Colonial outage weighs on US midcon diesel, gasoline

  • : Oil products
  • 21/05/12

Gasoline and diesel prices in the southern portion of the US midcontinent have fallen amid an influx of pipeline shipment from the US Gulf coast, where suppliers are looking for alternative outlets for fuel trapped by the Colonial Pipeline outage.

The US midcontinent saw an accelerated surge in refined product shipments from the US Gulf coast after the Colonial Pipeline shut its 5,500-mile network between the Gulf coast and US Atlantic coast due to a ransomware attack. The pipeline said a phased startup was underway today at 5pm ET today.

Shipments to the midcontinent were already high amid an open arbitrage, so much so that the primary pipeline transporting fuel from the Gulf coast to the region, the Explorer pipeline, became fully booked through the end of May even before the Colonial outage.

Midcontinent diesel stocks rose by 3.5pc to 26.7mn bl the week ended 7 May, according to the US Energy Information Administration (EIA). Inventories of midcontinent CBOB rose by 2.5pc from the prior week to a three-week high of 28.6mn bl.

Market participants are reporting a rise in Gulf coast diesel and gasoline loaded onto the Magellan Pipeline since Colonial shut its system on 7 May. Some of these barrels are headed to storage terminals in central and west Texas, but the majority are headed to Tulsa, Oklahoma.

Diesel prices at Tulsa fetched the narrowest premium to the June Nymex ultra-low sulphur diesel (ULSD) contract today since mid-February at 0.5¢/USG. That spread has narrowed by a combined 3.15¢/USG since Colonial announced its outage on 7 May.

The price drop shut the arbitrage for sending Gulf coast ULSD to Tulsa closed on paper today for the first time since 24 March. Tulsa's premium over the Gulf coast fell short of Magellan Pipeline's shipping tariff by 0.76¢/USG. Tulsa ULSD previously averaged a 7.91¢/USG premium to the Gulf coast through the first seven trading days in May.

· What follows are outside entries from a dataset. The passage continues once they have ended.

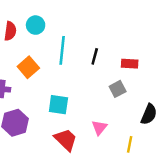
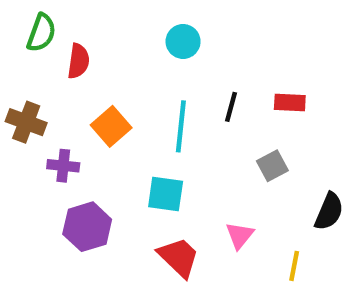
cyan circle: (36, 25) -> (183, 41), moved
cyan line: (62, 50) -> (181, 126), moved
red rectangle: (130, 64) -> (290, 103), moved

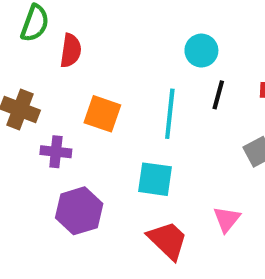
cyan circle: (183, 41) -> (201, 51), moved
orange square: (111, 126) -> (102, 114), turned -30

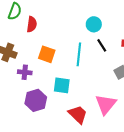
black line: (218, 95) -> (102, 45), turned -48
cyan square: (155, 179) -> (62, 85), moved
pink triangle: (227, 219) -> (106, 104), size x1.6

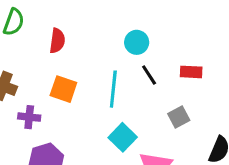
red semicircle: (32, 24) -> (57, 41), moved
cyan square: (62, 85) -> (123, 137), moved, turned 36

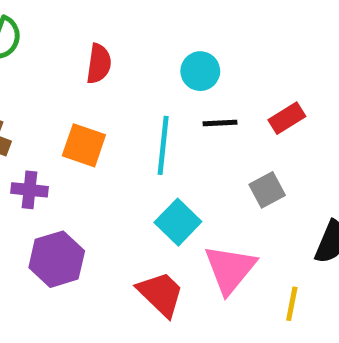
red semicircle: (57, 41) -> (99, 64), moved
red rectangle: (191, 72) -> (287, 118), turned -35
black line: (149, 75) -> (220, 123), turned -60

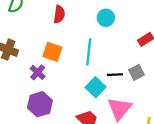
black line: (220, 123) -> (115, 75), moved
purple cross: (29, 190) -> (38, 72), moved, turned 35

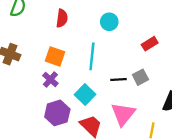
purple cross: (38, 72) -> (50, 79), moved
cyan square: (96, 87) -> (85, 94), moved
purple hexagon: (40, 104) -> (57, 113), moved

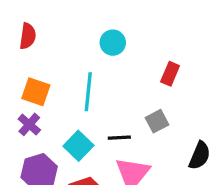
red semicircle: (62, 18) -> (28, 36), moved
red rectangle: (150, 44) -> (170, 74), turned -35
black line: (118, 79) -> (119, 138), moved

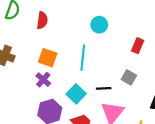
gray square: (157, 121) -> (129, 77), turned -32

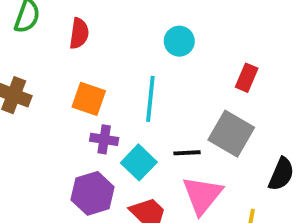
gray square: (129, 77) -> (231, 134), size x1.6
purple cross: (43, 80) -> (104, 139), moved, turned -32

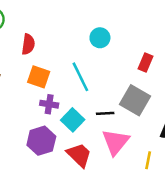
red semicircle: (79, 33) -> (28, 44), moved
cyan line: (150, 99) -> (80, 77), turned -32

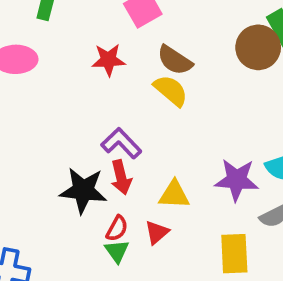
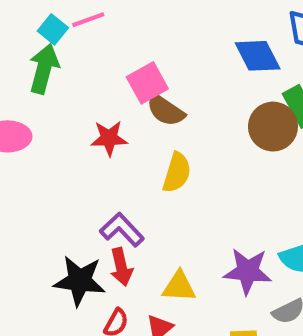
brown semicircle: (175, 60) -> (165, 110), moved
yellow semicircle: (171, 90) -> (177, 173), turned 66

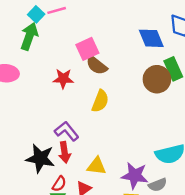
purple star: (248, 271) -> (135, 176), moved

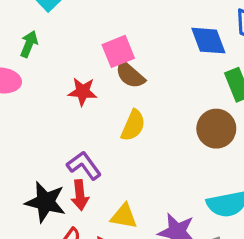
green arrow: (29, 36) -> (29, 44), moved, size x0.7
brown circle: (157, 79) -> (216, 129), moved

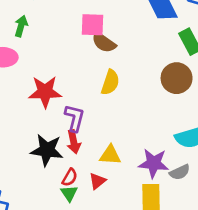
pink square: (118, 51) -> (93, 25), turned 30
red star: (83, 92) -> (45, 92), moved, size x1.4
purple L-shape: (84, 165) -> (75, 118), turned 56

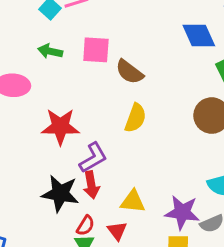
pink square: (93, 25) -> (96, 50), moved
green arrow: (21, 26) -> (50, 51), moved, turned -96
purple L-shape: (75, 118) -> (93, 158), turned 44
red triangle: (97, 181) -> (117, 231), turned -30

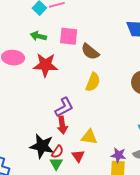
red star: (60, 127) -> (45, 65), moved
black star: (60, 193) -> (42, 146), moved
purple star: (182, 212) -> (118, 155), moved, size x0.7

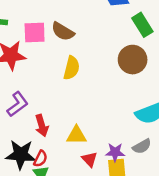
pink square: (69, 36) -> (35, 32), moved
purple L-shape: (64, 107) -> (18, 104), moved
red triangle: (78, 156) -> (90, 159), moved

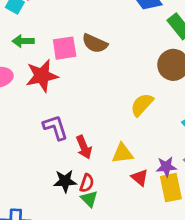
yellow semicircle: (71, 68) -> (142, 105), moved, turned -145
purple L-shape: (18, 104) -> (55, 127), turned -65
black star: (21, 154) -> (65, 181), size x0.7

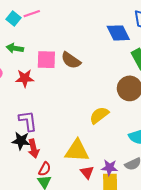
red star: (42, 76) -> (25, 78), size x0.7
red arrow: (84, 147) -> (34, 149), moved
yellow triangle: (122, 153) -> (77, 151), size x1.4
black star: (65, 181) -> (21, 141), moved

Tulsa CBOB prices similarly fell to the widest discount to the Nymex in six months at 8.63¢/USG today. Tulsa's premium to the Gulf coast widened by 0.25¢/USG today, which reopened the arb at 0.09¢/USG above Magellan's 5.78¢/USG shipping tariff. Tulsa's premium to the Gulf coast increased as the Gulf coast's discount to the Nymex widened by 0.38¢/USG to 14.5¢/USG.